Now, I don’t want to ruin both “Enoch Soames” or Mr. Teller’s piece of creative nonfiction.  If you read the Atlantic article, you will see the same kind of glorification of art and the artistic impulse that Mr. Jillette described in his piece.  Why do I mention all of this?  The Atlantic piece struck me deeply and a great story idea popped into my head, which I promptly wrote.  I usually hate the stuff I write (a defense mechanism?), but this story turned out pretty well, perhaps the best I’ve ever written.   What is the big takeaway?  Artists have chosen a difficult life, but a very rewarding one.  After all, we are fortunate enough to be the people who bring beauty and joy and magic to the world.

I’ll conclude with another thing of beauty from Mr. Teller.  When he was a young man, Mr. Teller came up with a trick he calls “Shadows.”

It really is a very graceful and simple piece that clearly means a lot to Mr. Teller.  Like a poet who keeps a favorite poem in his or her reading rotation for years, Mr. Teller still performs “Shadows.”

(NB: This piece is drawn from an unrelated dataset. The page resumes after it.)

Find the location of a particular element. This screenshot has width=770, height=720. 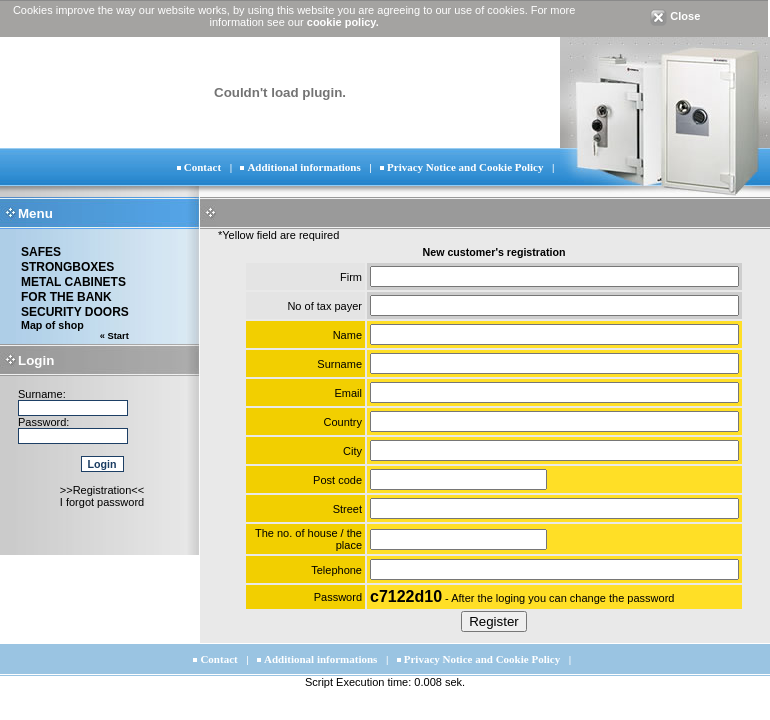

SAFES is located at coordinates (41, 252).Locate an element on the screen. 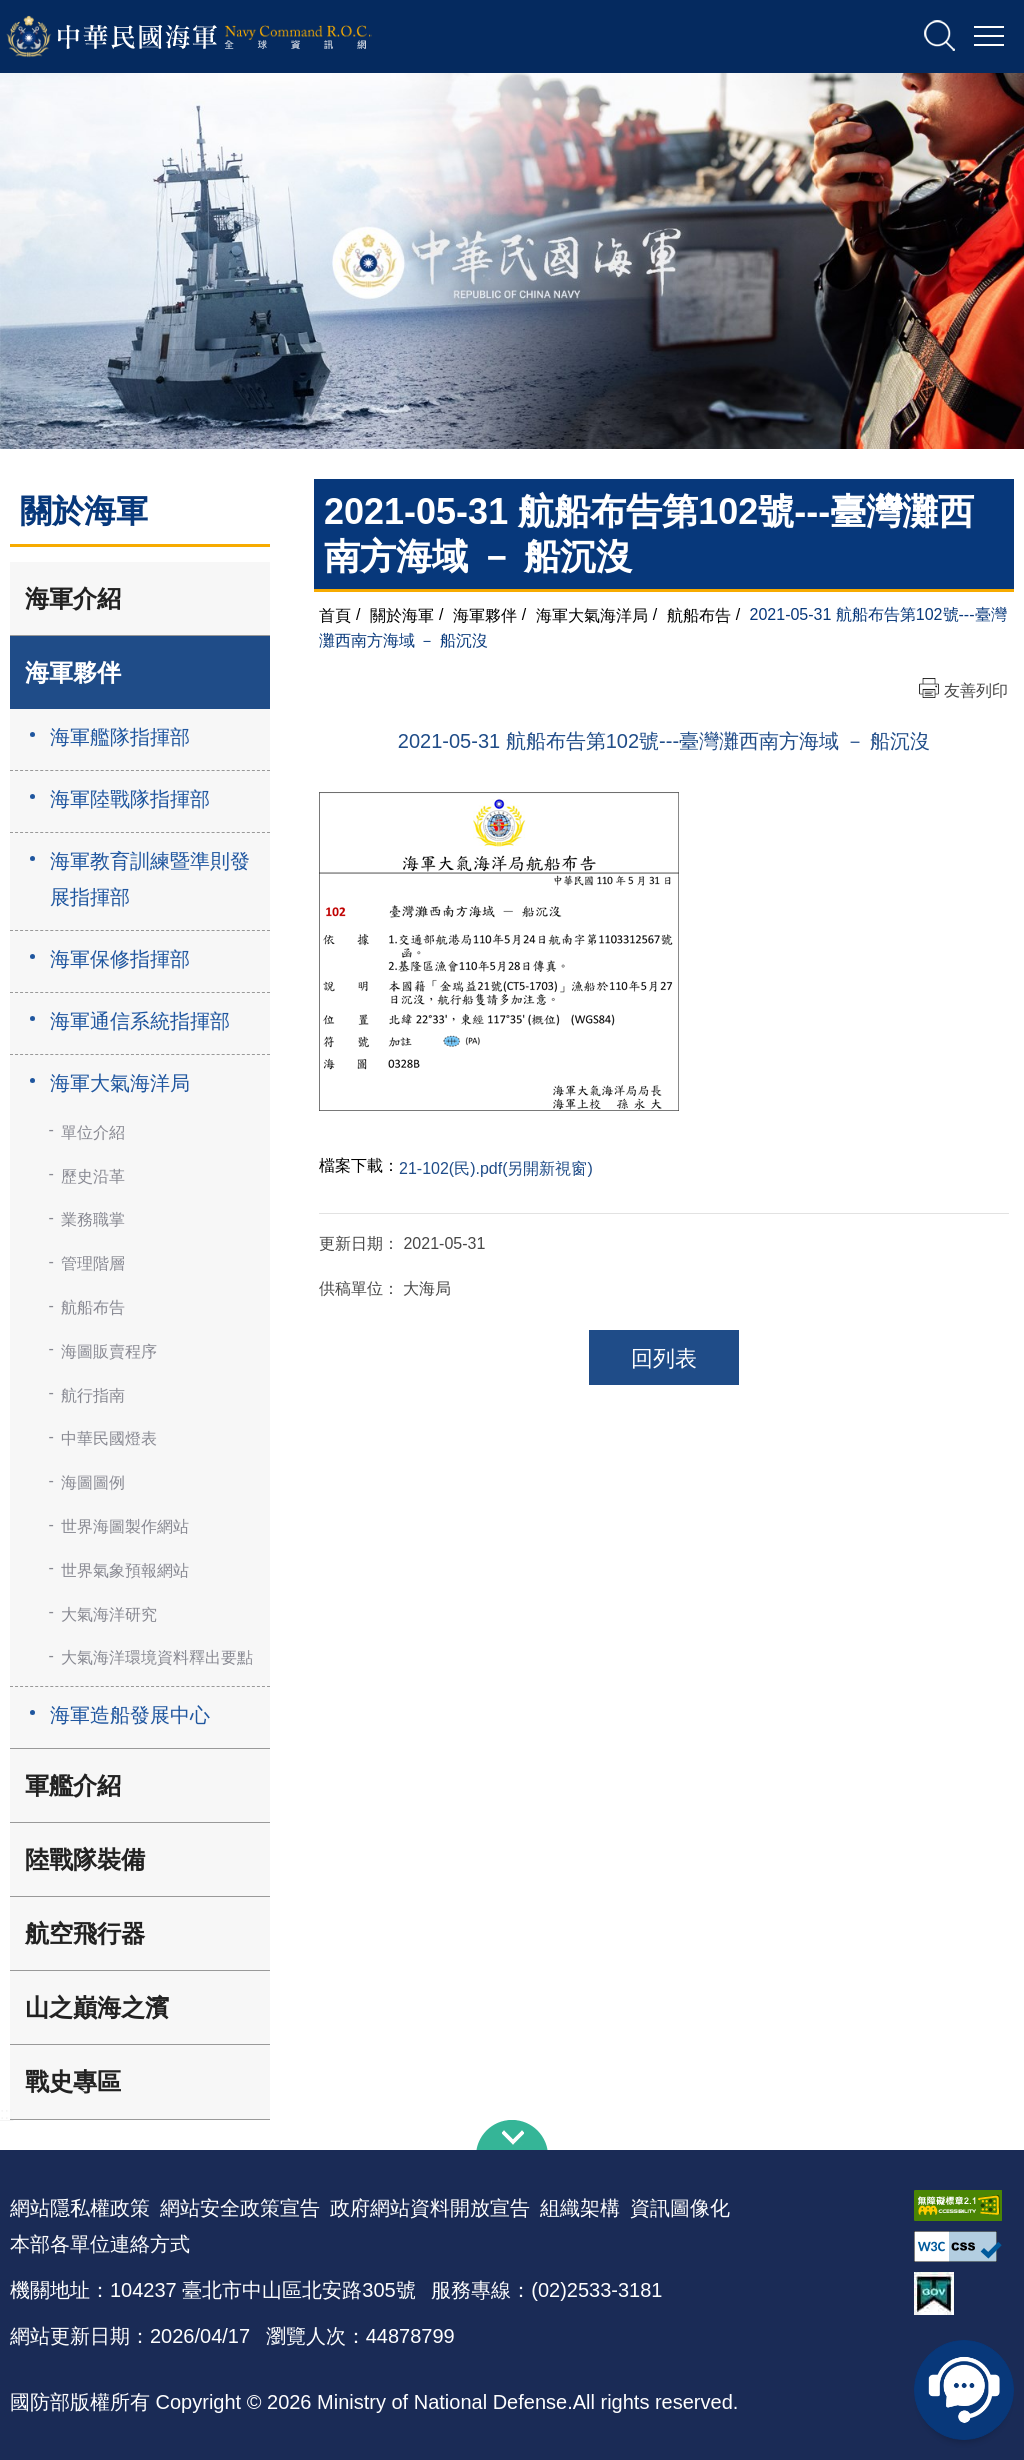 This screenshot has width=1024, height=2460. 線上客服問答 is located at coordinates (964, 2390).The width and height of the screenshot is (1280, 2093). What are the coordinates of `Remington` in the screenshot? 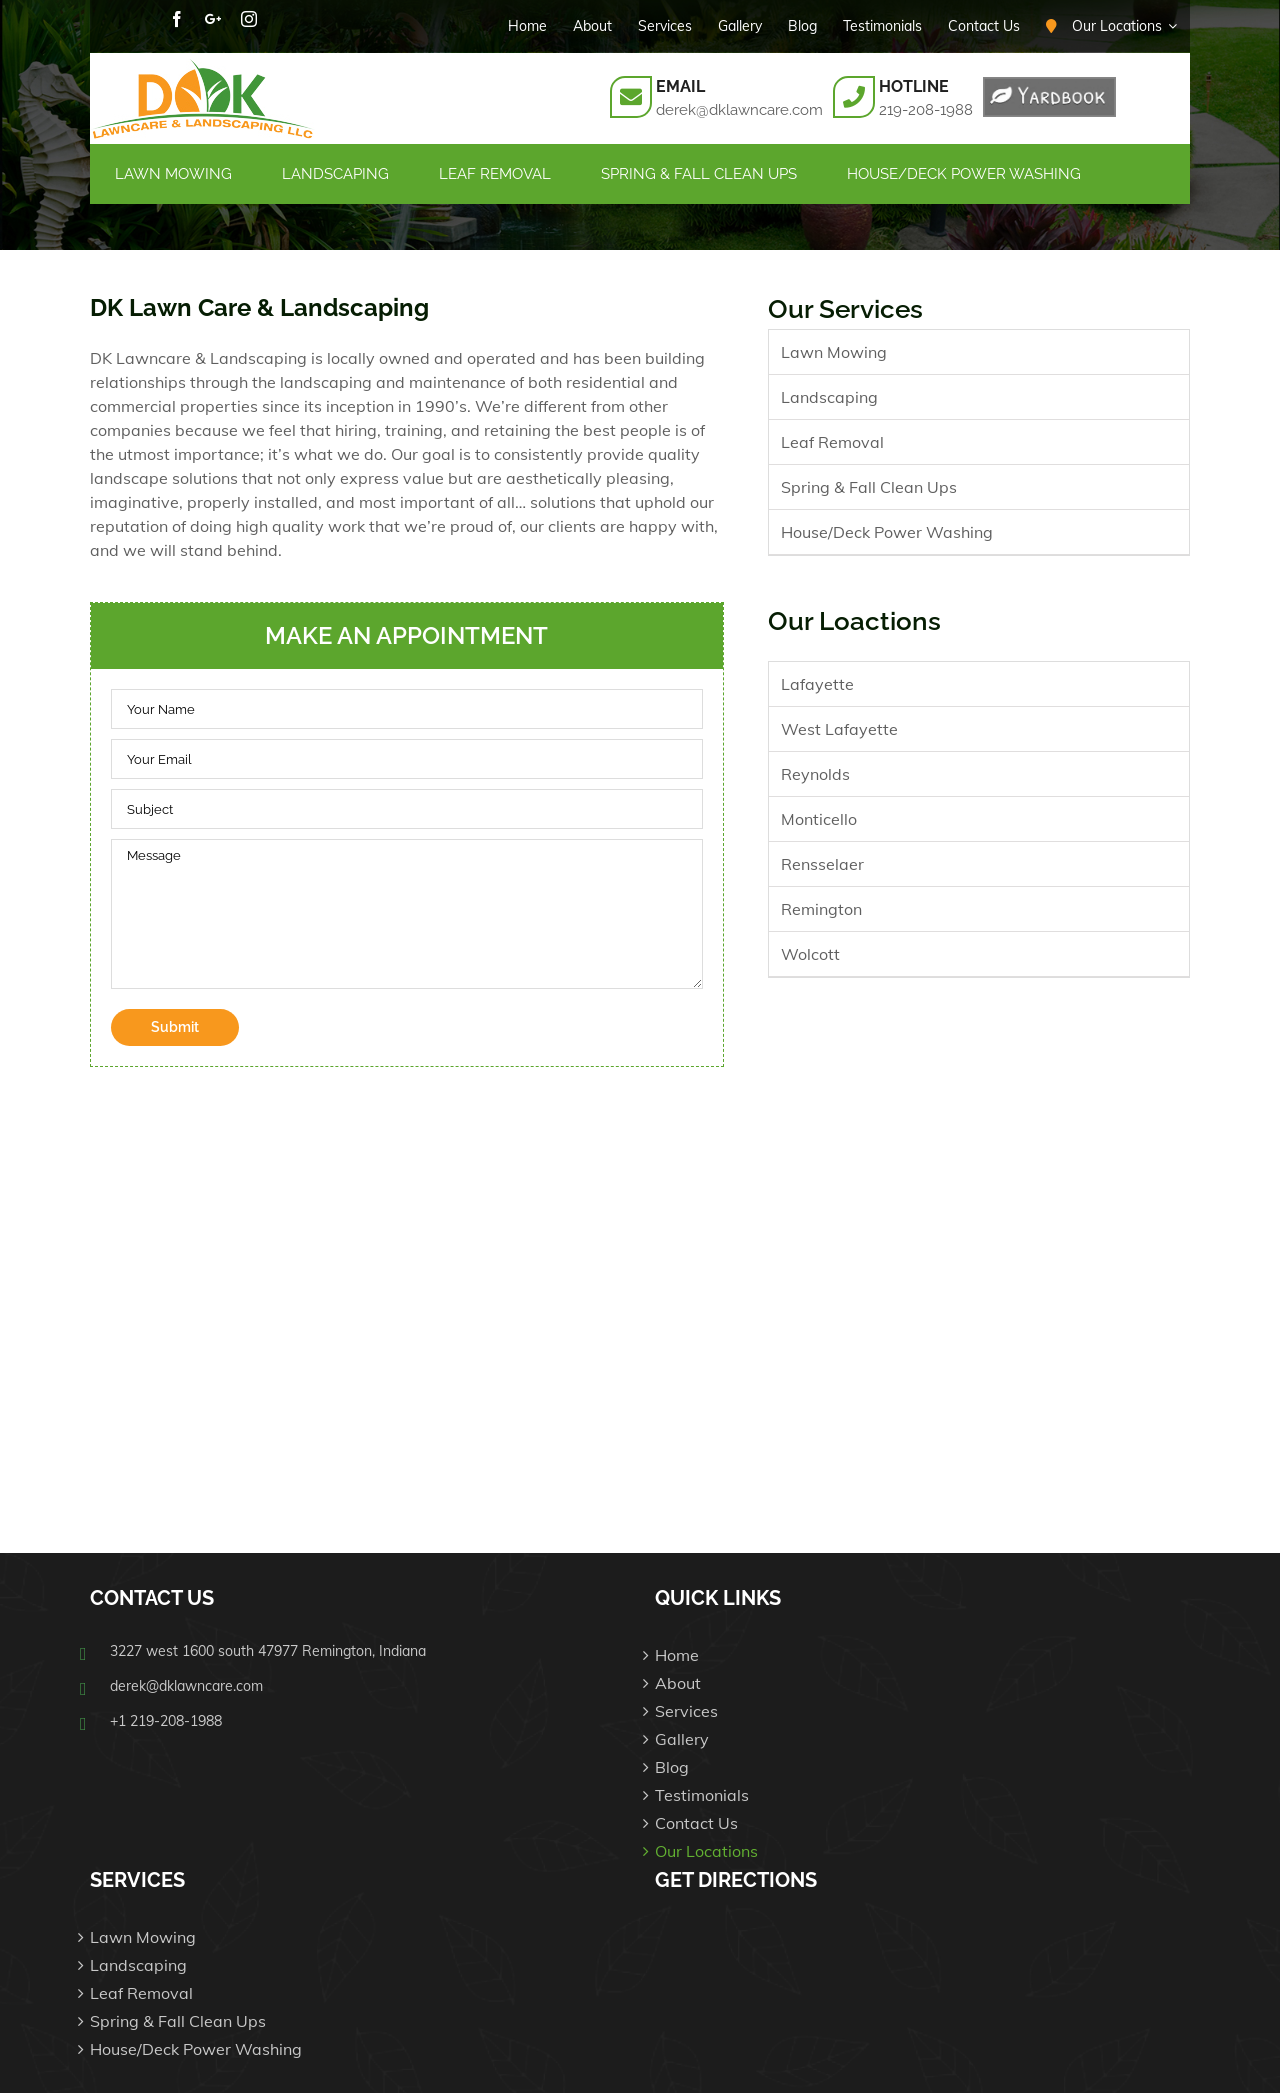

You never know which of your works will endure the longest or will mean the most of you.  The lesson, I suppose, is to throw yourself headlong into creating and improving and learning and hoping that something good will happen for you.

What Should We Steal?

  • Respect your writing partners, colleagues and teachers more than you love them.  Respect is hardier than love.
  • Compose works that result in both heat and light.  Think about all of the works that have survived the centuries…they all engage readers on a number of levels.
  • Devote yourself to your work and to your discipline.  Bear in mind that you belong to a long line of writers.  Leave your own spin on the field, but honor the fraternity as well.
  • Find the art in everything you do and make sure your life is a performance.  There’s great beauty in extreme weather and mundane supermarket browsing.